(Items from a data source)
┌────────

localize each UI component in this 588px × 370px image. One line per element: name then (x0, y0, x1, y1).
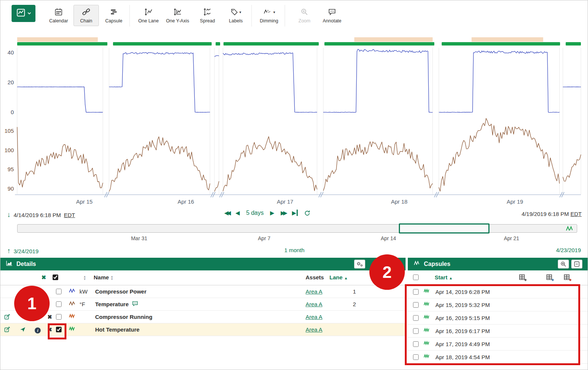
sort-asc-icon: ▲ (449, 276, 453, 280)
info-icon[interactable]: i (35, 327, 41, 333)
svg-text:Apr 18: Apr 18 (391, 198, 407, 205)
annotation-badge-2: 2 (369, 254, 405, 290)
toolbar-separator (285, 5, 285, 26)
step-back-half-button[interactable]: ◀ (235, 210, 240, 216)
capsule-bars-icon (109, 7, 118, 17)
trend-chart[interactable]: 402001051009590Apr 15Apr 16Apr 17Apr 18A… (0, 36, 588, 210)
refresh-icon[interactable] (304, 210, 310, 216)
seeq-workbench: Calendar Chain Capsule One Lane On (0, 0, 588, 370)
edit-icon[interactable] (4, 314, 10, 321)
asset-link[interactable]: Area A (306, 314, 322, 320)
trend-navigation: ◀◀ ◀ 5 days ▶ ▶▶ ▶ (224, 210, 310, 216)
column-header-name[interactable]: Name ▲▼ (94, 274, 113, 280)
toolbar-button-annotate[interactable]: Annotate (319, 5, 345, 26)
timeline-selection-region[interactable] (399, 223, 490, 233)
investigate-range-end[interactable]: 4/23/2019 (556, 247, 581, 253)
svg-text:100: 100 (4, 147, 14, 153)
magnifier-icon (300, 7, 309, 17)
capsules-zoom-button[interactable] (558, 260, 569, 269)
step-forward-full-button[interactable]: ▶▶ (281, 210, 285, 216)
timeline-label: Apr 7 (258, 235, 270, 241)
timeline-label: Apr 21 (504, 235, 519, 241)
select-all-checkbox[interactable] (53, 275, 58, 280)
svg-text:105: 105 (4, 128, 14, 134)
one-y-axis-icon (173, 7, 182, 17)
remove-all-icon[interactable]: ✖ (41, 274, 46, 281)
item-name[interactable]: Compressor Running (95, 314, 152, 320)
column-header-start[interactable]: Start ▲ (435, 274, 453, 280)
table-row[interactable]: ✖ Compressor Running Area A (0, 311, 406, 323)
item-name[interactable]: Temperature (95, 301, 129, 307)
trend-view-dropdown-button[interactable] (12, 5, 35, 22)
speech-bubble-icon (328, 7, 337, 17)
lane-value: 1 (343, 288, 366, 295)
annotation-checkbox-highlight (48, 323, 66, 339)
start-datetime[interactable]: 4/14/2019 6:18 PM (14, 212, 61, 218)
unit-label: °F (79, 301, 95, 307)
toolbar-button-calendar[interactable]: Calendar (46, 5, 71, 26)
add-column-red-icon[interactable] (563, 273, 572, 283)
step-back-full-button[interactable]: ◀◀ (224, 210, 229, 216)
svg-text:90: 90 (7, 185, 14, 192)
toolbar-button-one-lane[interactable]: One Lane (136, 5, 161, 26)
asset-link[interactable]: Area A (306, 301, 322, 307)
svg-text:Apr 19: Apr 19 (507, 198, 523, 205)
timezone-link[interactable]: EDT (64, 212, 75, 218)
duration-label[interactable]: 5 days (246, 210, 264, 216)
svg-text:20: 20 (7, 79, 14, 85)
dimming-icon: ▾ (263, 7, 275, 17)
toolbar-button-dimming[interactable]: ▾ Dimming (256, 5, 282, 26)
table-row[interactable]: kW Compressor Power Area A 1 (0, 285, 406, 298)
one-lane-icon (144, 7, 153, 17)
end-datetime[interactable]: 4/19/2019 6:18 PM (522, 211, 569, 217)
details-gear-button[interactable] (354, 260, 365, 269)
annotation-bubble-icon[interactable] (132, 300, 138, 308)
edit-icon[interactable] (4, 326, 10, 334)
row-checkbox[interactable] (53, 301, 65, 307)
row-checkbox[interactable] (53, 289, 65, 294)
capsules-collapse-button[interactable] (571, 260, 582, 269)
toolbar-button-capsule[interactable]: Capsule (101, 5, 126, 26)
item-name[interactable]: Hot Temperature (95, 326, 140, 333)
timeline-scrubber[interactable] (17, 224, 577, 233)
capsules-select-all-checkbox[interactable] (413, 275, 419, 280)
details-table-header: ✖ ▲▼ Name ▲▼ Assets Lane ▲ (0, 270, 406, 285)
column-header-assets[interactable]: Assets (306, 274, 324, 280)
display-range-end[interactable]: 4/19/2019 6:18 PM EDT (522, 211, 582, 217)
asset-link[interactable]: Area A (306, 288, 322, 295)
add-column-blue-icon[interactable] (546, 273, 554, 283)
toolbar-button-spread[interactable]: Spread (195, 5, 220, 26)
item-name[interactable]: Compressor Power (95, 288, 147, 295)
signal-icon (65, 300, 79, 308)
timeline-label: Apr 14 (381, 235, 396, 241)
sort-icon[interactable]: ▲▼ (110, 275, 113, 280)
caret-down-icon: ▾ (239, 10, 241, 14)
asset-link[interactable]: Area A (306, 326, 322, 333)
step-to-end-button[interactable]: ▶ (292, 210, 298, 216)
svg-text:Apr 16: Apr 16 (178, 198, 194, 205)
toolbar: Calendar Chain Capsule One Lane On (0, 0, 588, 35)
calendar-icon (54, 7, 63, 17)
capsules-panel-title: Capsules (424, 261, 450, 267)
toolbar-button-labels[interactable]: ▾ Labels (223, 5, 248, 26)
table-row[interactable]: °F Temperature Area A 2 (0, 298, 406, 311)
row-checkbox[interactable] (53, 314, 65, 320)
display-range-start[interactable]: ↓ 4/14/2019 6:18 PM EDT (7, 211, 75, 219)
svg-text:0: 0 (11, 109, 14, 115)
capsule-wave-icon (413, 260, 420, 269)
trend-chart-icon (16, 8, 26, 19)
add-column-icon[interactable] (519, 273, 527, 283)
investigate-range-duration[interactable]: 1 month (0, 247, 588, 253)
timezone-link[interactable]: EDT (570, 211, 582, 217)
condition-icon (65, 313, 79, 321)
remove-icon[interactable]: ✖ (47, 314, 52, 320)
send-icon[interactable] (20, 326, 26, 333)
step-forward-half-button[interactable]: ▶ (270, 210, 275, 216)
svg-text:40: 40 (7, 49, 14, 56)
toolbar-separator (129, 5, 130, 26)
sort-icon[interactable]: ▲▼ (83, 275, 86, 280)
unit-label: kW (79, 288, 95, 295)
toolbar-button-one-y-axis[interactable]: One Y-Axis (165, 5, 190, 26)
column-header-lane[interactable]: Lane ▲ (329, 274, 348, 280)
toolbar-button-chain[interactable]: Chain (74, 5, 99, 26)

└────────
┌────────

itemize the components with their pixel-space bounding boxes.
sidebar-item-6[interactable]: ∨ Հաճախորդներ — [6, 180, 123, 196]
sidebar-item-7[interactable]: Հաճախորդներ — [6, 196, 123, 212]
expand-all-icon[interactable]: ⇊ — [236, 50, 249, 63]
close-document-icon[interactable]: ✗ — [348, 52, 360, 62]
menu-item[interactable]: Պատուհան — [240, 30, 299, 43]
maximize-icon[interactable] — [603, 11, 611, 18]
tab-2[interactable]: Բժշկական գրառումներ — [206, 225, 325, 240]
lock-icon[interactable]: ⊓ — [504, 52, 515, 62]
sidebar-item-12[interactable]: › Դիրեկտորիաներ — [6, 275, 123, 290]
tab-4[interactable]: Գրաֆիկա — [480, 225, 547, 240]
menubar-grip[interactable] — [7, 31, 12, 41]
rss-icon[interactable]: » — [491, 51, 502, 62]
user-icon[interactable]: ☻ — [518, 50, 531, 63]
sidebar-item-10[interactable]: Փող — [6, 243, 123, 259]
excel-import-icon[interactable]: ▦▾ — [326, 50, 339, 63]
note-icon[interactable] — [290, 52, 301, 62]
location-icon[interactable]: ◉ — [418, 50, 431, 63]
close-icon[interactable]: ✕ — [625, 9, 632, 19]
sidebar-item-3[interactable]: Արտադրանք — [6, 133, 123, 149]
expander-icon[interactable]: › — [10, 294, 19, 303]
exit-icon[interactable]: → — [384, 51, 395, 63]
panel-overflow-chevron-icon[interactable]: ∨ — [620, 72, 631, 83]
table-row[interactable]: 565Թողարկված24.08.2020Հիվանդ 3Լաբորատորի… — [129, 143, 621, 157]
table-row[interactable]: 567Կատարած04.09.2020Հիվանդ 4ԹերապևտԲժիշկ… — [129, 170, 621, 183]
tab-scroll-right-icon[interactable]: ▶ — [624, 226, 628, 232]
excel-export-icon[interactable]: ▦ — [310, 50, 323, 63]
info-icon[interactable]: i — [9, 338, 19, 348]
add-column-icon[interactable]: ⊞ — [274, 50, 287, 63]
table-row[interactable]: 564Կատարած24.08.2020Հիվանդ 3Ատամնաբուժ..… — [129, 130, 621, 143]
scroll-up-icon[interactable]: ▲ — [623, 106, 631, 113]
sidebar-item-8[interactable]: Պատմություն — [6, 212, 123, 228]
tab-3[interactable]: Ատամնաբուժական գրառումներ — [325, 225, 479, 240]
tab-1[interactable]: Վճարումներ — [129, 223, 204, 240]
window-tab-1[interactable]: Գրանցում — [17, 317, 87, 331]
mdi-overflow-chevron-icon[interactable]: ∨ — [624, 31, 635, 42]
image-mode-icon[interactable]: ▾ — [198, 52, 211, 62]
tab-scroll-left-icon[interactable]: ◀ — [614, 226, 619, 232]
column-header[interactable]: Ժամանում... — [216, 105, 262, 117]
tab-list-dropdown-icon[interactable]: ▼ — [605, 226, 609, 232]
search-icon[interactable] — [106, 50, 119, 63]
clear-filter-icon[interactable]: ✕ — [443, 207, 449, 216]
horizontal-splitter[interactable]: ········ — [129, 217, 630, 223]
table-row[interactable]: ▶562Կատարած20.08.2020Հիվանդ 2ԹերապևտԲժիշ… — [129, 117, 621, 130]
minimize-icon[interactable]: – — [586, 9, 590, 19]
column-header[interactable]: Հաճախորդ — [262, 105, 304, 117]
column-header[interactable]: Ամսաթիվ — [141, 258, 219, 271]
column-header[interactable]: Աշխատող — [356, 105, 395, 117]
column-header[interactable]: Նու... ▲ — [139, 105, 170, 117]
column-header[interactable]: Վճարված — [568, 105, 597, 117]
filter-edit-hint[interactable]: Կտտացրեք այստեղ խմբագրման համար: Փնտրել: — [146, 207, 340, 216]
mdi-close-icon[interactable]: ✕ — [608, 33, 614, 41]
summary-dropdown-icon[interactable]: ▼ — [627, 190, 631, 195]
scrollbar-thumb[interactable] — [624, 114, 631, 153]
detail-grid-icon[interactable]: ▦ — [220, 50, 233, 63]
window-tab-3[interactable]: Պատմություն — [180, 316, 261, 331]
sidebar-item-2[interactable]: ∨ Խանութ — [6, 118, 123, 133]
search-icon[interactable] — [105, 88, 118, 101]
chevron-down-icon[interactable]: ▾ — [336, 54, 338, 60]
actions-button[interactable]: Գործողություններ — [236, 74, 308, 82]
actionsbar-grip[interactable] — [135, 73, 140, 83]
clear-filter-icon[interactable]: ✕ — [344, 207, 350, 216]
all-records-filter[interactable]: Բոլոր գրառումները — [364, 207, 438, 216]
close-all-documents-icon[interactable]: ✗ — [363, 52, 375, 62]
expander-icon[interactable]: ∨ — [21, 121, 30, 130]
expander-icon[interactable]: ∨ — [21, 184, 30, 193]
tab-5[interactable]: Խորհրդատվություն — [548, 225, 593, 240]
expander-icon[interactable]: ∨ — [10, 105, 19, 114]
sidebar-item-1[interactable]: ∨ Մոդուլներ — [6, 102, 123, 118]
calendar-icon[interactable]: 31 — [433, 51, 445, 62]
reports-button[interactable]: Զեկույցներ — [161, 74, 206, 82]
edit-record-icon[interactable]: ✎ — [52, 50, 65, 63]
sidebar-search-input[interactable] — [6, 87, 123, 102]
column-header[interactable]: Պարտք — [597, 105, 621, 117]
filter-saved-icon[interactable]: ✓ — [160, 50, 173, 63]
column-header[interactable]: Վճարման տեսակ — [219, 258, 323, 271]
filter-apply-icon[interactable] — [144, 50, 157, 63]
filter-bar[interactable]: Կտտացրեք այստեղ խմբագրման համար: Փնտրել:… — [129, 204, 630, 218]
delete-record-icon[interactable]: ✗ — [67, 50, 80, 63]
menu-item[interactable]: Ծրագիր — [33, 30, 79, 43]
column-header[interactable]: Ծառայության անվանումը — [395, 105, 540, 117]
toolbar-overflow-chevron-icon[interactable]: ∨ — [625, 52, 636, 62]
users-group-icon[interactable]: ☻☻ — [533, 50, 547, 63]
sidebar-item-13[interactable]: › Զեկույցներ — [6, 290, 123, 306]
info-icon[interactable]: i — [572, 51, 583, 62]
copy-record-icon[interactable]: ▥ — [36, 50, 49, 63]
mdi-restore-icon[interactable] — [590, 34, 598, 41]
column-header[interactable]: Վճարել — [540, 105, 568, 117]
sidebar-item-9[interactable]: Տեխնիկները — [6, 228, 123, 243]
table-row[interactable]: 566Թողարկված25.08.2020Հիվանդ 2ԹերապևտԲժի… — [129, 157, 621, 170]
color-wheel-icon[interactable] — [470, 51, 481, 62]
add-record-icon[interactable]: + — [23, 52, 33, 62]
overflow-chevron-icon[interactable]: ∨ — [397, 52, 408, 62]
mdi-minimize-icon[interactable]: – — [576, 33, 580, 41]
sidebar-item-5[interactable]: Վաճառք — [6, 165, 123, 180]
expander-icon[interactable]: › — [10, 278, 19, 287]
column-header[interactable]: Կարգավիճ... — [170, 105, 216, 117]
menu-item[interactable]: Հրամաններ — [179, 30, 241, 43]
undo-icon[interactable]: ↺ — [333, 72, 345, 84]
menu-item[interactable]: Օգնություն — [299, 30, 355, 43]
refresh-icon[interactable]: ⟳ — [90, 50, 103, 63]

└────────
┌────────

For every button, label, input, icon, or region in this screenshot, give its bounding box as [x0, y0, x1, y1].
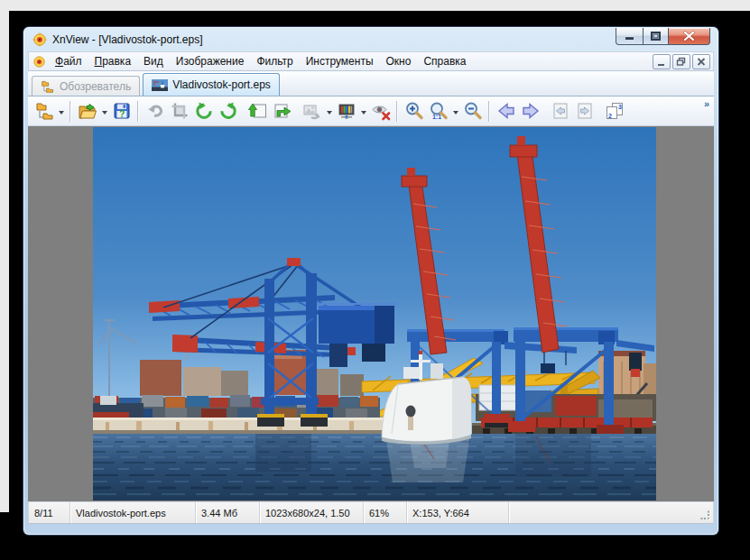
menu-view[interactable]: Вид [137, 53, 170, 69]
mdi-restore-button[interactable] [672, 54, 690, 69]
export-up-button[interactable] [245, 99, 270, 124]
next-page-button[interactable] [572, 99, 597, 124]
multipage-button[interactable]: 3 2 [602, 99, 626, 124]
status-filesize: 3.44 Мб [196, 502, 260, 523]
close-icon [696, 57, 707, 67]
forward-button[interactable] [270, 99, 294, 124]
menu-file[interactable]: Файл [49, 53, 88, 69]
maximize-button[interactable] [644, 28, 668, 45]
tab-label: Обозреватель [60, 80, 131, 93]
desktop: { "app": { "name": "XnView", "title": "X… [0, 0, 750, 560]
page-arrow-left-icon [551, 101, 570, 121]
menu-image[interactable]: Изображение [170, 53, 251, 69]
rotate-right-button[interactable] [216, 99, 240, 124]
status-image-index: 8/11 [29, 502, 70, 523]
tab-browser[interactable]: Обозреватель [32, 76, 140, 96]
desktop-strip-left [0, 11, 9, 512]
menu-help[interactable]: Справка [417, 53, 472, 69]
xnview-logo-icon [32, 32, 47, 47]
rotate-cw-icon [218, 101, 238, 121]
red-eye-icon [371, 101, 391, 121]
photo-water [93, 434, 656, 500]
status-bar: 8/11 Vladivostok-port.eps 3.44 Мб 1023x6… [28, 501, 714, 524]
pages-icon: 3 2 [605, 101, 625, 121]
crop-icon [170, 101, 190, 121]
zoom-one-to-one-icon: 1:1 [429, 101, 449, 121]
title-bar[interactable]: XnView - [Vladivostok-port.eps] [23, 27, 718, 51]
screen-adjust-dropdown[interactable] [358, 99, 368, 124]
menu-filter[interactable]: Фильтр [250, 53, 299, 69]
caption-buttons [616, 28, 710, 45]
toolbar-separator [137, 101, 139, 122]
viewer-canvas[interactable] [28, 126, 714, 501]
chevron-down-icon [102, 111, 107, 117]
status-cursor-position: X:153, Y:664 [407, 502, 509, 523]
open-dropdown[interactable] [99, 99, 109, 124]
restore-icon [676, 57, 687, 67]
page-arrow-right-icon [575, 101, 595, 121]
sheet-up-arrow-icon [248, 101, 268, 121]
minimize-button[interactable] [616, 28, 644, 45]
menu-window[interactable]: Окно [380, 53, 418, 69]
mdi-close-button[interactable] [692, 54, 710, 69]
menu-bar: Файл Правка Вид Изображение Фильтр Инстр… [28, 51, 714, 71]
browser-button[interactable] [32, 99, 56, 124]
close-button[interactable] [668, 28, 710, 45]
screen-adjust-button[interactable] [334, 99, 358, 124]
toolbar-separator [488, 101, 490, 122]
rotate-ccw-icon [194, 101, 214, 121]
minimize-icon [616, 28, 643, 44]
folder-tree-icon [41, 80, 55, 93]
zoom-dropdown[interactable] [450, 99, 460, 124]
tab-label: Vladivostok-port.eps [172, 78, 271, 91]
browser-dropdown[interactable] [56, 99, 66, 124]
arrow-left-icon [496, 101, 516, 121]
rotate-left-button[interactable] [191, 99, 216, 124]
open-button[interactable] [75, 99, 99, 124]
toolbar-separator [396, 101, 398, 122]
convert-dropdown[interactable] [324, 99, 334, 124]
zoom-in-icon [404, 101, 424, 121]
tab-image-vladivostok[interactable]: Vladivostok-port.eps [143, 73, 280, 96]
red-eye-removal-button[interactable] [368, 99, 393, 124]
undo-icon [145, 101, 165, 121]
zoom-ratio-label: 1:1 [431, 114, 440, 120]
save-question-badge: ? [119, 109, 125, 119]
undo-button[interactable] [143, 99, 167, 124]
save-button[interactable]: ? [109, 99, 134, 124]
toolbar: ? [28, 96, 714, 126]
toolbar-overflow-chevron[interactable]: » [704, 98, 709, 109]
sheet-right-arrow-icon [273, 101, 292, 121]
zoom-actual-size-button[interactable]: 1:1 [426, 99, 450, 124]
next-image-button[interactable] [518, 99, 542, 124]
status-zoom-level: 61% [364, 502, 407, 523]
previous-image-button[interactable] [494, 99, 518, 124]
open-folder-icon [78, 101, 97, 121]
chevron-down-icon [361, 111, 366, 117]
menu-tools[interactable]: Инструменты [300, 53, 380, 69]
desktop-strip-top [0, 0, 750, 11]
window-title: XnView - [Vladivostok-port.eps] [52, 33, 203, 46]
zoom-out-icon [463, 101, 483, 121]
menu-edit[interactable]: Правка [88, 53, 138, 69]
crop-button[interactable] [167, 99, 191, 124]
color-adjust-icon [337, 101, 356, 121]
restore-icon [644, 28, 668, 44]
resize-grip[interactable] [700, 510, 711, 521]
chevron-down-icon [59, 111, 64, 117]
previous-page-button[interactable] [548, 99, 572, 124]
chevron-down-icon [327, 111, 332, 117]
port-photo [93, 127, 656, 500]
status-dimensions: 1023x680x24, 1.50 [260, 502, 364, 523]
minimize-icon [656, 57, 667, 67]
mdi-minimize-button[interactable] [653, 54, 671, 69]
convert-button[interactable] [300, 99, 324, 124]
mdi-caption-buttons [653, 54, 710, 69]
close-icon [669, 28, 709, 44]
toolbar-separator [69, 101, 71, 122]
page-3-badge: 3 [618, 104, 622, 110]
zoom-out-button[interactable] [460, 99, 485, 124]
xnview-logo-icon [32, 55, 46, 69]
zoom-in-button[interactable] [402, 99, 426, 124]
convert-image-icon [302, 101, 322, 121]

└────────

▶ TO DO
If a line in the records contains the word "unit", copy it.

▶ EXERCISE ANSWER
unit-label: °F (79, 301, 95, 307)
unit-label: kW (79, 288, 95, 295)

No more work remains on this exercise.